TASK INSTRUCTIONS: Leave out any picture and return the remaining listing below exactly as given.

START RECORDS SUPPLIED

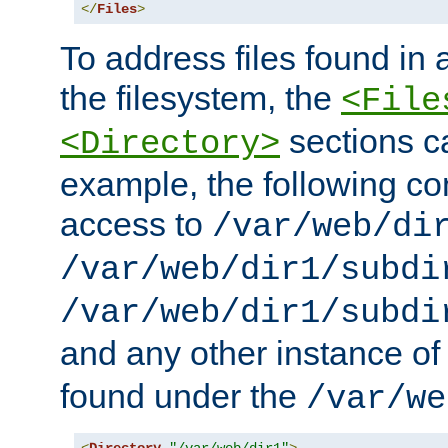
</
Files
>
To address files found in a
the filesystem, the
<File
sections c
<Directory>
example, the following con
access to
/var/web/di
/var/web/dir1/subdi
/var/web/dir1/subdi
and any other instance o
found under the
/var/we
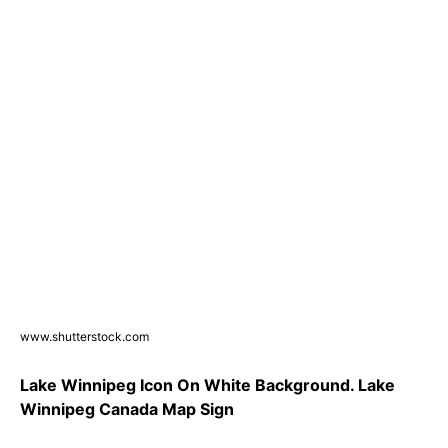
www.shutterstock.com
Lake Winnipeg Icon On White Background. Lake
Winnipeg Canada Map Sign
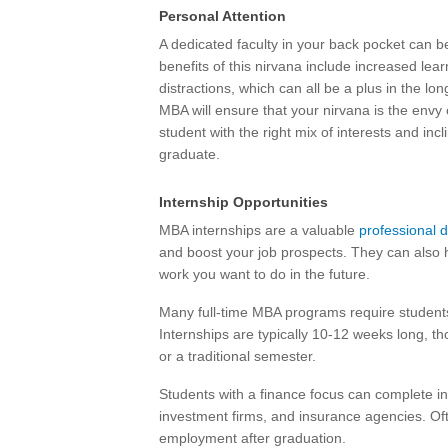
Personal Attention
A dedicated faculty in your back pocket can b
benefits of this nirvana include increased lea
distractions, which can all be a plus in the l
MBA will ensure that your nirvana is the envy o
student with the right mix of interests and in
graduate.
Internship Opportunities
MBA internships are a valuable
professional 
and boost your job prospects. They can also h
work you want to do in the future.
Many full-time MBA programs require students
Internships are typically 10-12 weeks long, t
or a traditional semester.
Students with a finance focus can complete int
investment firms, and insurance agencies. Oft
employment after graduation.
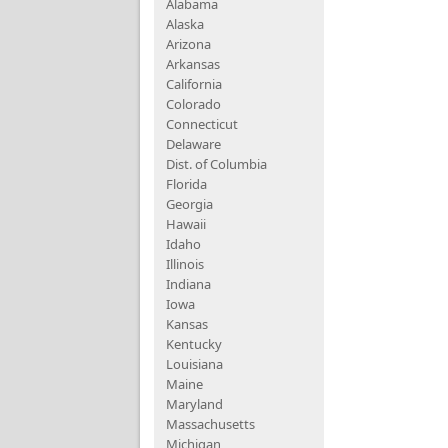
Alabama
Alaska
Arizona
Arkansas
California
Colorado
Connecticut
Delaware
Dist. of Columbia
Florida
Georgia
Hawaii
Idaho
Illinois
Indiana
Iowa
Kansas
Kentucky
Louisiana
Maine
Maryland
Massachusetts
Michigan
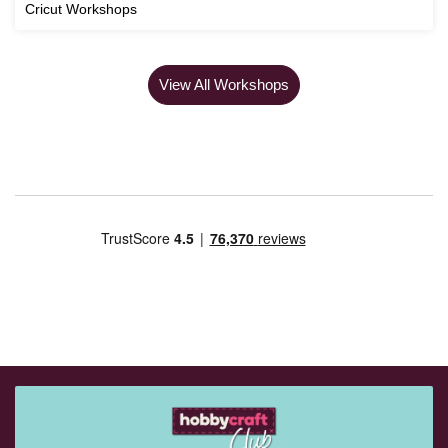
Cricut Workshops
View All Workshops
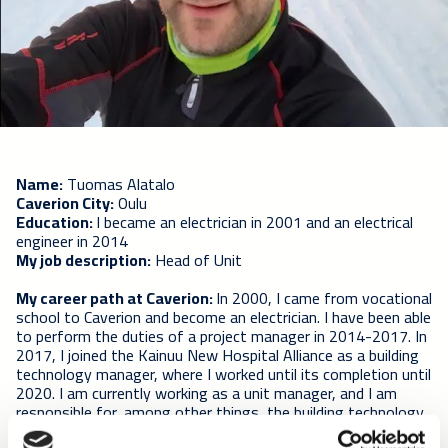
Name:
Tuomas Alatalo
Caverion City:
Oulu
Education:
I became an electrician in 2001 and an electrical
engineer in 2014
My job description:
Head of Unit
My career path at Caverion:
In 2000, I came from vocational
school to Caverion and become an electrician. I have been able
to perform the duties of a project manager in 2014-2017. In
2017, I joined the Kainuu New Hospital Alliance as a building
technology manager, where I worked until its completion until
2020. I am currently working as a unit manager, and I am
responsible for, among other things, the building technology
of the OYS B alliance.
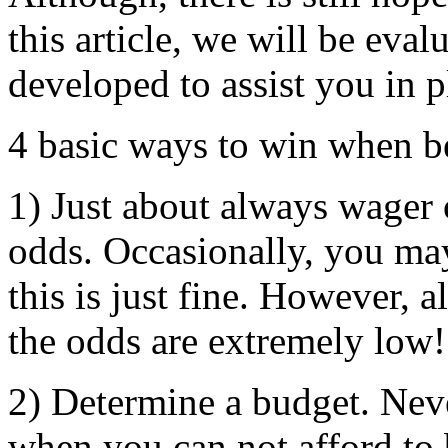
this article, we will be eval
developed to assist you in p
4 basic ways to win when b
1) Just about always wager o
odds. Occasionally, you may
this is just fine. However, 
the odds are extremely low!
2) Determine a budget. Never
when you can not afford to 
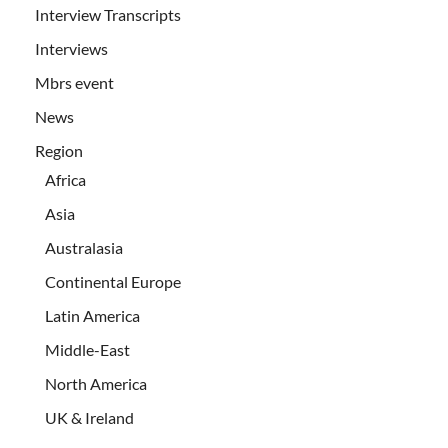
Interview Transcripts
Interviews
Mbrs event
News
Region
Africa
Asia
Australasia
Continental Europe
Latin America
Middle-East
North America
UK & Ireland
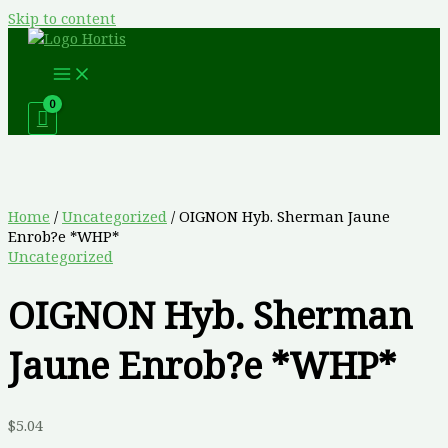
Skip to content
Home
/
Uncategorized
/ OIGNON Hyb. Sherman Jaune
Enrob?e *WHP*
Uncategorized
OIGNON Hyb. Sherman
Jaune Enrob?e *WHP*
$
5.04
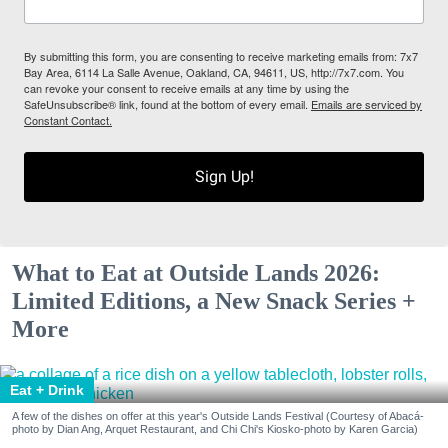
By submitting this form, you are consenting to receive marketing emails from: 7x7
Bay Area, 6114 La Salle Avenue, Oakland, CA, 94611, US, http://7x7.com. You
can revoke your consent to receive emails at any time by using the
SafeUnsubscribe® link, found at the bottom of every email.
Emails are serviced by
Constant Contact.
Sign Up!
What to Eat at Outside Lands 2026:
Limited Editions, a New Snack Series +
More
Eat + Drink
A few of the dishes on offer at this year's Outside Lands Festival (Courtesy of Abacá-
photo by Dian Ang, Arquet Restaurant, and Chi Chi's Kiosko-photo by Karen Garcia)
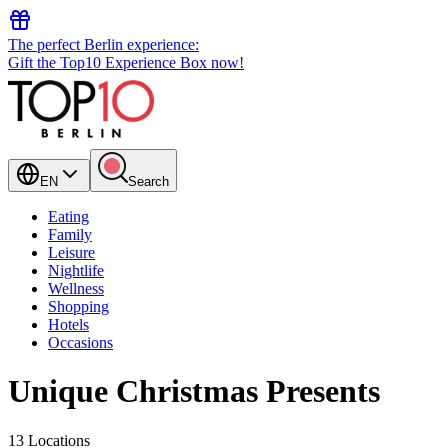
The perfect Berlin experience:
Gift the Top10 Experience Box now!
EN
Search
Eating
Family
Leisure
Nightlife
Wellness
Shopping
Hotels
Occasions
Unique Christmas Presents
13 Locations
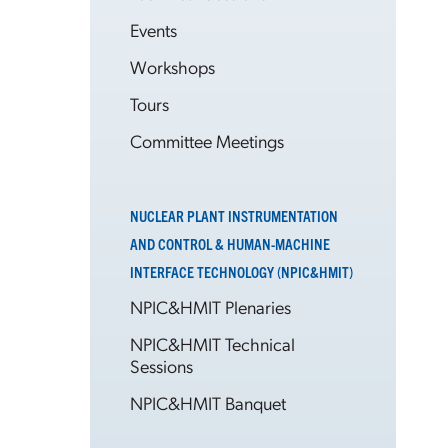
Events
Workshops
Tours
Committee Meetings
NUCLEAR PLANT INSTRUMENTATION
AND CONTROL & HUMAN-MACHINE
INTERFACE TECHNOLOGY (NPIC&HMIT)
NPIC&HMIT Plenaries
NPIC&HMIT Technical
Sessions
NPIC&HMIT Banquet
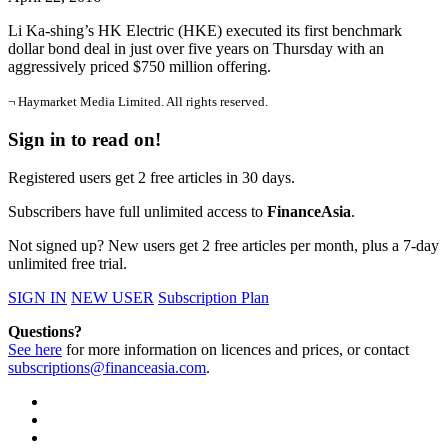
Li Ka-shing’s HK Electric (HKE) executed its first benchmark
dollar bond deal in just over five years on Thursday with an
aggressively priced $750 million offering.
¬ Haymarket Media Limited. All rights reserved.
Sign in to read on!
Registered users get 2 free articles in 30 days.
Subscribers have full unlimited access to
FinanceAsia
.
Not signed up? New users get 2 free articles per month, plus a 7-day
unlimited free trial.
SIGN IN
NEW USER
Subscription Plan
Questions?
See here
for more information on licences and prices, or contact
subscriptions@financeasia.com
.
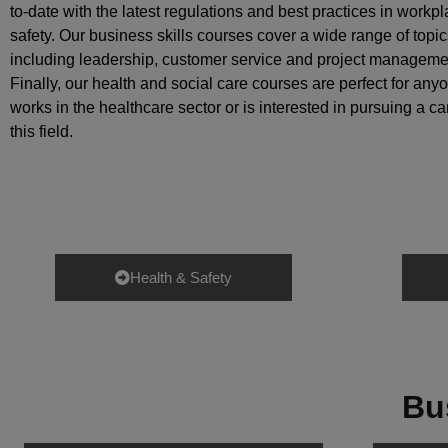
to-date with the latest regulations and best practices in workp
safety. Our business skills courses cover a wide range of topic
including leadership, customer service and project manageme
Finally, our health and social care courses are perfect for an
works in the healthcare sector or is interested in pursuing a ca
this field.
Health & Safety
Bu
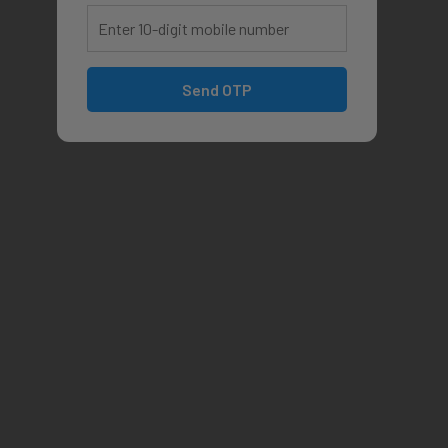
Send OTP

END RECORDS SUPPLIED

TASK RESULT:
</
Files
>
To address files found in a
the filesystem, the
<File
sections c
<Directory>
example, the following con
access to
/var/web/di
/var/web/dir1/subdi
/var/web/dir1/subdi
and any other instance o
found under the
/var/we
www.shutterstock.com
Lake Winnipeg Icon On White Background. Lake
Winnipeg Canada Map Sign
Personal Attention
A dedicated faculty in your back pocket can b
benefits of this nirvana include increased lea
distractions, which can all be a plus in the l
MBA will ensure that your nirvana is the envy o
student with the right mix of interests and in
graduate.
Internship Opportunities
MBA internships are a valuable
professional 
and boost your job prospects. They can also h
work you want to do in the future.
Many full-time MBA programs require students
Internships are typically 10-12 weeks long, t
or a traditional semester.
Students with a finance focus can complete int
investment firms, and insurance agencies. Oft
employment after graduation.
Alabama
Alaska
Arizona
Arkansas
California
Colorado
Connecticut
Delaware
Dist. of Columbia
Florida
Georgia
Hawaii
Idaho
Illinois
Indiana
Iowa
Kansas
Kentucky
Louisiana
Maine
Maryland
Massachusetts
Michigan
Cricut Workshops
View All Workshops
Name:
Tuomas Alatalo
Caverion City:
Oulu
Education:
I became an electrician in 2001 and an electrical
engineer in 2014
My job description:
Head of Unit
My career path at Caverion:
In 2000, I came from vocational
school to Caverion and become an electrician. I have been able
to perform the duties of a project manager in 2014-2017. In
2017, I joined the Kainuu New Hospital Alliance as a building
technology manager, where I worked until its completion until
2020. I am currently working as a unit manager, and I am
responsible for, among other things, the building technology
of the OYS B alliance.
this article, we will be eval
developed to assist you in p
4 basic ways to win when b
1) Just about always wager o
odds. Occasionally, you may
this is just fine. However, 
the odds are extremely low!
2) Determine a budget. Never
when you can not afford to 
Interview Transcripts
Interviews
Mbrs event
News
Region
Africa
Asia
Australasia
Continental Europe
Latin America
Middle-East
North America
UK & Ireland
Skip to content
Home
/
Uncategorized
/ OIGNON Hyb. Sherman Jaune
Enrob?e *WHP*
Uncategorized
OIGNON Hyb. Sherman
Jaune Enrob?e *WHP*
$
5.04
By submitting this form, you are consenting to receive marketing emails from: 7x7
Bay Area, 6114 La Salle Avenue, Oakland, CA, 94611, US, http://7x7.com. You
can revoke your consent to receive emails at any time by using the
SafeUnsubscribe® link, found at the bottom of every email.
Emails are serviced by
Constant Contact.
Sign Up!
What to Eat at Outside Lands 2026:
Limited Editions, a New Snack Series +
More
Eat + Drink
A few of the dishes on offer at this year's Outside Lands Festival (Courtesy of Abacá-
photo by Dian Ang, Arquet Restaurant, and Chi Chi's Kiosko-photo by Karen Garcia)
The perfect Berlin experience:
Gift the Top10 Experience Box now!
EN
Search
Eating
Family
Leisure
Nightlife
Wellness
Shopping
Hotels
Occasions
Unique Christmas Presents
13 Locations
Events
Workshops
Tours
Committee Meetings
NUCLEAR PLANT INSTRUMENTATION
AND CONTROL & HUMAN-MACHINE
INTERFACE TECHNOLOGY (NPIC&HMIT)
NPIC&HMIT Plenaries
NPIC&HMIT Technical
Sessions
NPIC&HMIT Banquet
Li Ka-shing’s HK Electric (HKE) executed its first benchmark
dollar bond deal in just over five years on Thursday with an
aggressively priced $750 million offering.
¬ Haymarket Media Limited. All rights reserved.
Sign in to read on!
Registered users get 2 free articles in 30 days.
Subscribers have full unlimited access to
FinanceAsia
.
Not signed up? New users get 2 free articles per month, plus a 7-day
unlimited free trial.
SIGN IN
NEW USER
Subscription Plan
Questions?
See here
for more information on licences and prices, or contact
subscriptions@financeasia.com
.
to-date with the latest regulations and best practices in workp
safety. Our business skills courses cover a wide range of topic
including leadership, customer service and project manageme
Finally, our health and social care courses are perfect for an
works in the healthcare sector or is interested in pursuing a ca
this field.
Health & Safety
Bu
Send OTP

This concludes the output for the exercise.